Our friend Baquies asked a question that I like very much: my OED Traps Digest has a 10' diameter rolling rock trap, which I basically lifted from Moldvay's Lost City adventure (module B4, area 39), and he probably swiped it from Raiders of the Lost Ark the prior year.
Now, I stipulate that after the boulder comes to a rest, it can be pushed aside 1 in 6 by a normal man. Is that reasonable?
Looking at the Rockhound Resource website, one of the examples in a table there includes a rock that's "Car sized | ~10 ft" weighing in at at about 86,500 pounds (and I double-checked the calculation: assumes about granite density).
An answer to a Quora question (by Charles Collins -- no relation, I assume) says that the optimal coefficient of rolling resistance on level ground is 0.10 (for a car with inflated tires, or a plane bearing). For our rock this gives a critical force of 86,500 × 0.010 = 865 pounds.
Can a man push that much? That's something I suppose a gym could answer. I think it's pretty common to bench press 100 pounds or so. An answer on Reddit here says regarding a leg-press machine, "People can easily hit up to 400-600 pounds or more on these machines, I would design for a force of 1000 pounds to have some safety factor built in."

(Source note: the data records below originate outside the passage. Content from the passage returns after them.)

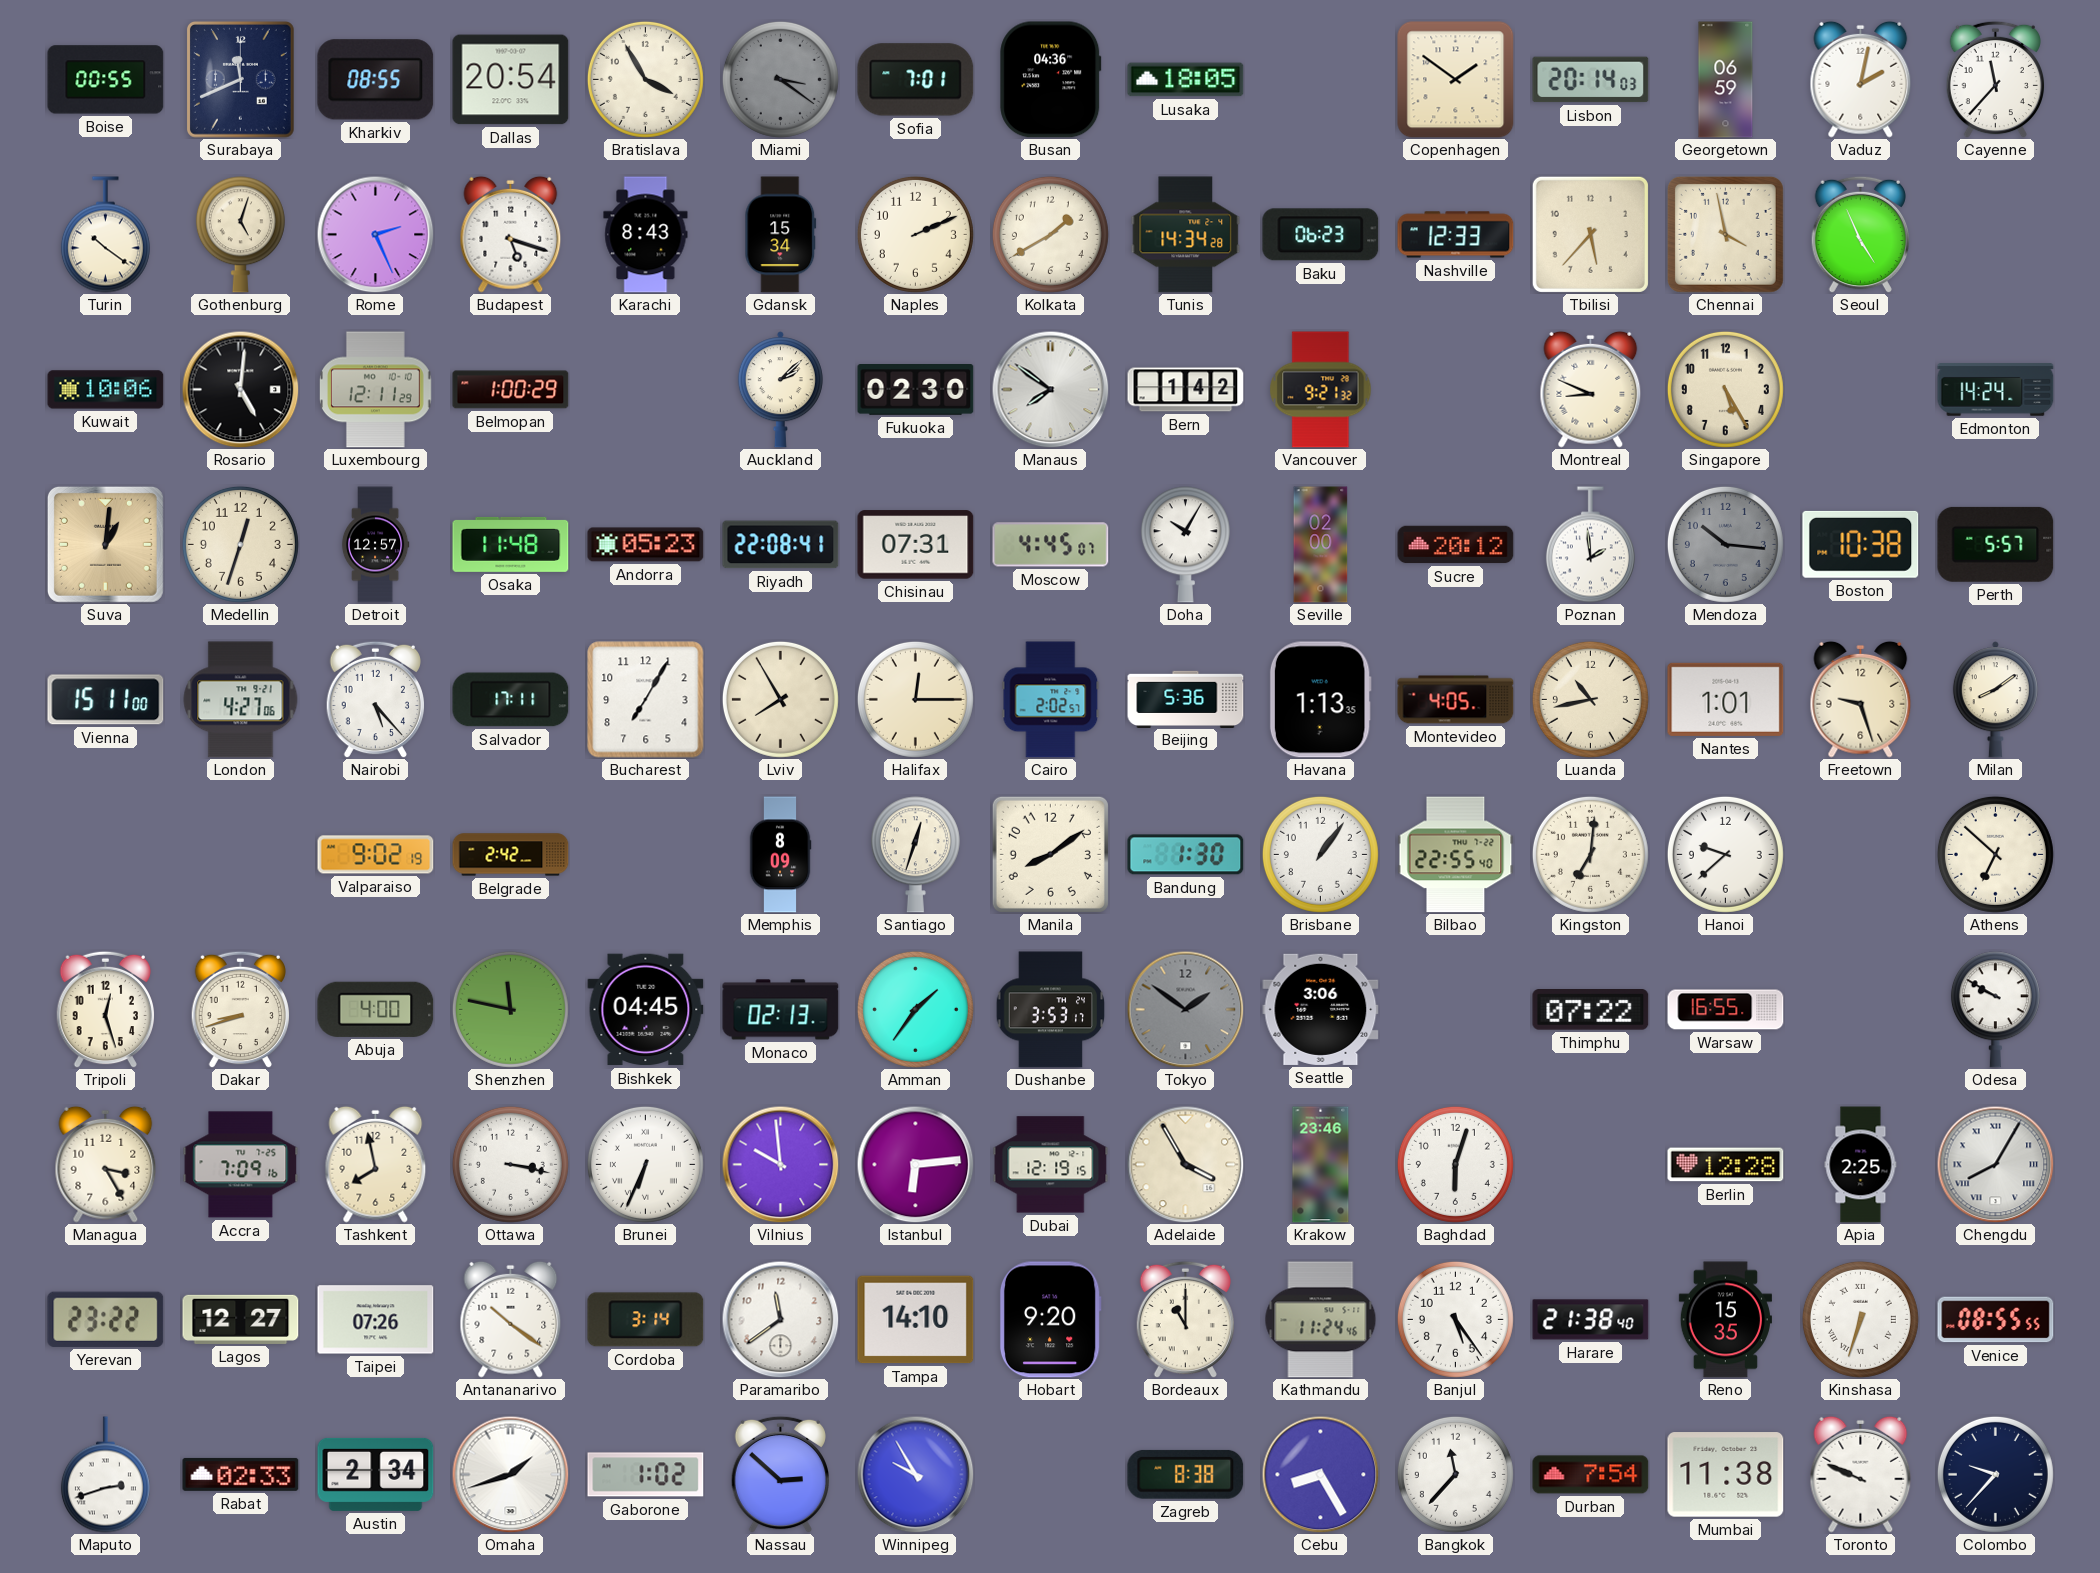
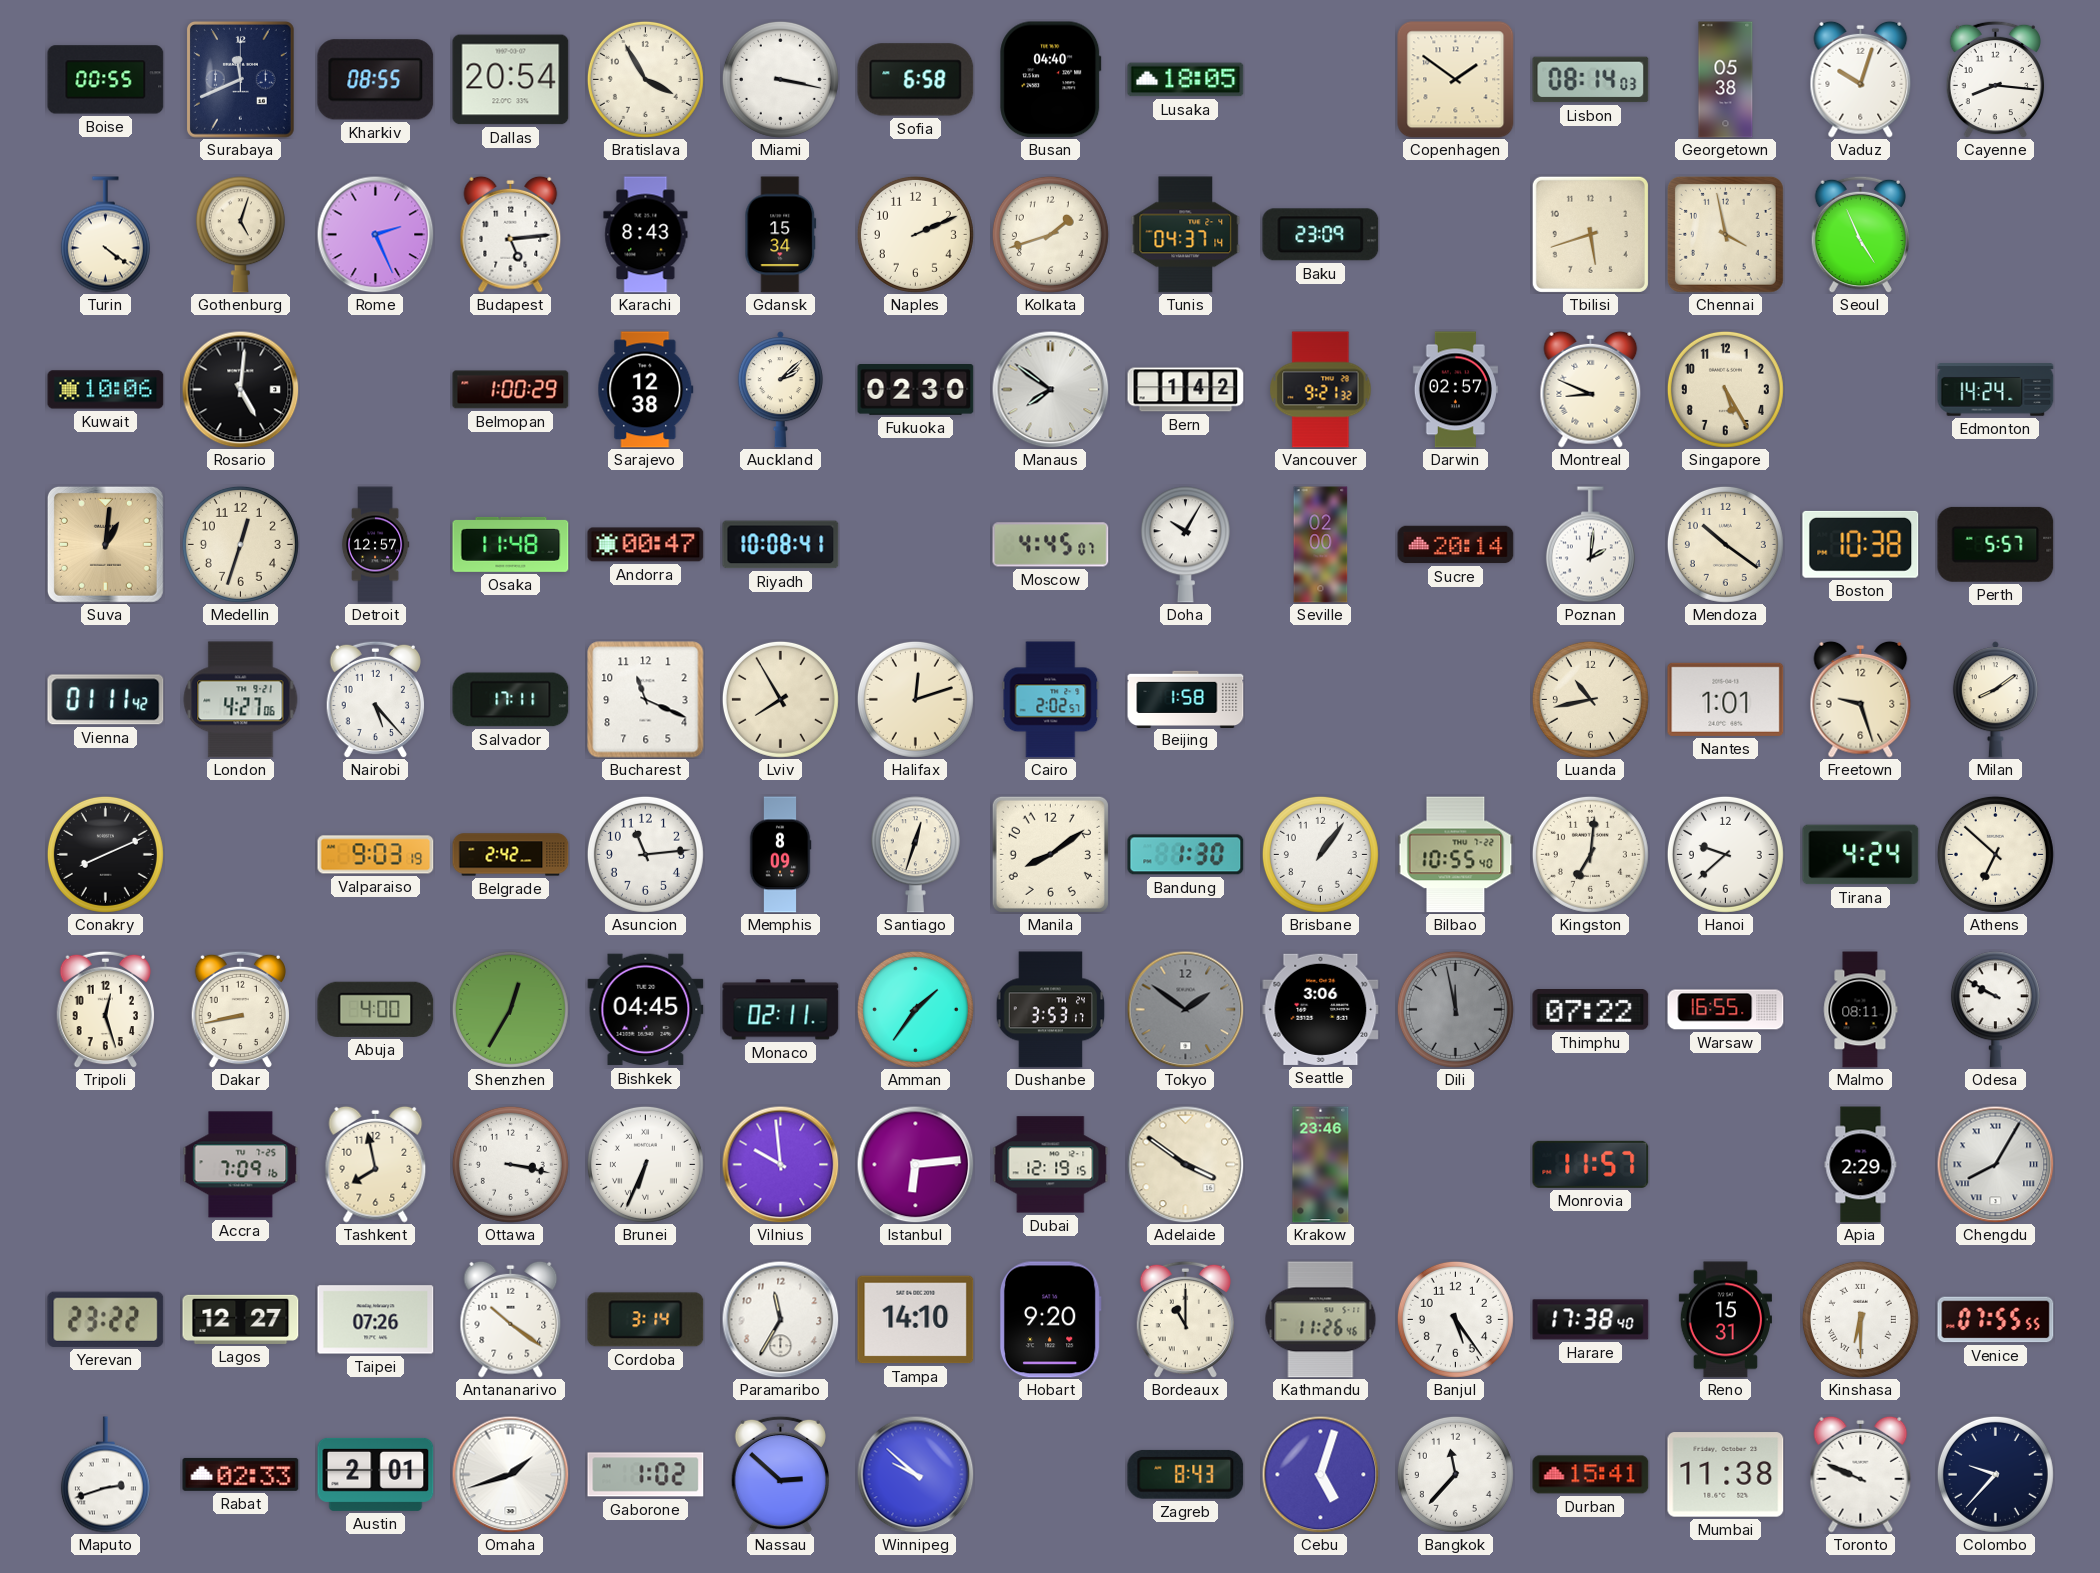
Miami: 3:21 -> 3:17
Miami dial: grey -> white
Sofia: 7:01 -> 6:58
Busan: 04:36 -> 04:40
Lisbon: 20:14 -> 08:14
Georgetown: 06:59 -> 05:38
Vaduz: 2:02 -> 10:03
Cayenne: 11:37 -> 8:16
Turin: 10:21 -> 4:21
Budapest: 5:18 -> 5:14
Kolkata: 1:40 -> 1:42
Tunis: 14:34 -> 04:37
Baku: 06:23 -> 23:09
Nashville: 12:33 -> none
Tbilisi: 5:37 -> 5:42
Luxembourg: 12:11 -> none
Sarajevo: none -> 12:38
Darwin: none -> 02:57
Andorra: 05:23 -> 00:47
Riyadh: 22:08 -> 10:08
Chisinau: 07:31 -> none
Sucre: 20:12 -> 20:14
Poznan: 1:59 -> 2:01
Mendoza: 10:16 -> 10:21
Mendoza dial: grey -> cream
Vienna: 15:11 -> 01:11
Bucharest: 7:05 -> 11:19
Halifax: 12:15 -> 12:12
Beijing: 5:36 -> 1:58
Havana: 1:13 -> none
Montevideo: 4:05 -> none
Conakry: none -> 8:11
Valparaiso: 9:02 -> 9:03
Asuncion: none -> 11:14
Bilbao: 22:55 -> 10:55
Tirana: none -> 4:24
Dakar: 8:42 -> 8:43
Shenzhen: 11:47 -> 12:35
Monaco: 02:13 -> 02:11
Dili: none -> 11:58
Malmo: none -> 08:11
Managua: 3:25 -> none
Adelaide: 3:55 -> 3:51
Baghdad: 6:03 -> none
Monrovia: none -> 11:57
Berlin: 12:28 -> none
Apia: 2:25 -> 2:29
Paramaribo: 11:39 -> 11:35
Kathmandu: 11:24 -> 11:26
Harare: 21:38 -> 17:38
Reno: 15:35 -> 15:31
Kinshasa: 6:33 -> 6:30
Venice: 08:55 -> 07:55
Austin: 2:34 -> 2:01
Winnipeg: 9:55 -> 9:52
Zagreb: 8:38 -> 8:43
Cebu: 8:25 -> 5:03
Durban: 7:54 -> 15:41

So maybe we should dial down our rock a little bit, say to about an 8' diameter -- thereby letting it roll a bit more freely down our standard corridor, and also reducing the weight by half, to about 44,300 pounds, with a critical rolling force of about 443 pounds. This seems to put it squarely in the range that a fit man could roll, if he had his back against one wall, and pushed with both legs.
(And our friend Seeker points out that the easiest rock to carve for this purpose would be limestone, so let's say that's the material, which increases the weight a small amount, i.e., by 2% or so.)
What are your thoughts on that? Will it make Sisyphus happy?